No statistical difference in overall mortality between the hungry monkeys and the others.
Sandy goes on:
"The non-aging-related causes of death included monkeys who died while taking blood samples under anesthesia, from injuries or from infections, such as gastritis and endometriosis. These causes may not be aging-related as defined by the researchers, but they could realistically be adverse effects of prolonged calorie restrictions on the animals’ health, their immune system, ability to handle stress, physical agility, cognition or behavior."
2) Control monkeys were overfed by 20%. So this study compared underfed with overfed animals, not underfed with normal eating. The methods were discussed in Attenuation of Sarcopenia by Dietary Restriction in Rhesus Monkeys.

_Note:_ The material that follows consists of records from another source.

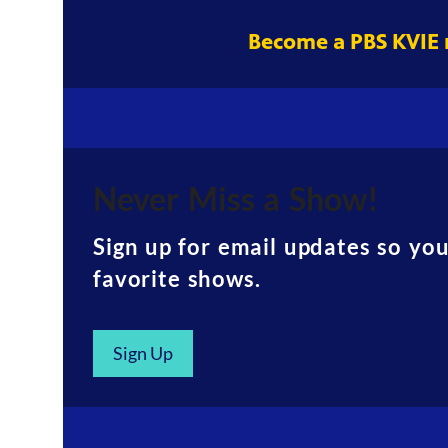
Become a PBS KVIE
Never Miss a Show!
Sign up for email updates so yo
favorite shows.
Sign Up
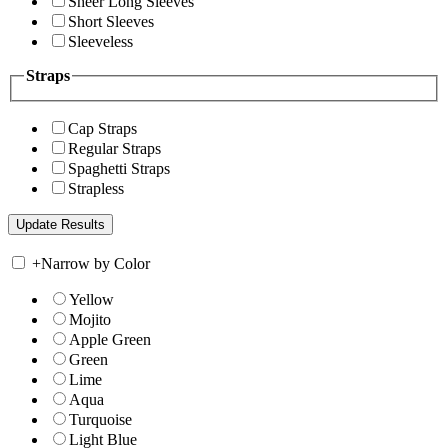
Sheer Long Sleeves
Short Sleeves
Sleeveless
Straps
Cap Straps
Regular Straps
Spaghetti Straps
Strapless
+
Narrow by Color
Yellow
Mojito
Apple Green
Green
Lime
Aqua
Turquoise
Light Blue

3) "Most interesting, calorie restriction doesn’t extend average lifespans in wild-derived mice, but only in certain laboratory mice bred to be adapted to specific conditions and which may not be representative of the species. “The inability of CR to extend lifespan of wild-derived mice, which were not adapted to laboratory conditions like typical laboratory mouse strains, may suggest that CR is in part an artifact of breeding animals specifically for laboratory studies,” said João Pedro de Magalhães at the Integrative Genomics of Ageing Group at the University of Liverpool."
4) The researchers have conflicts of interest.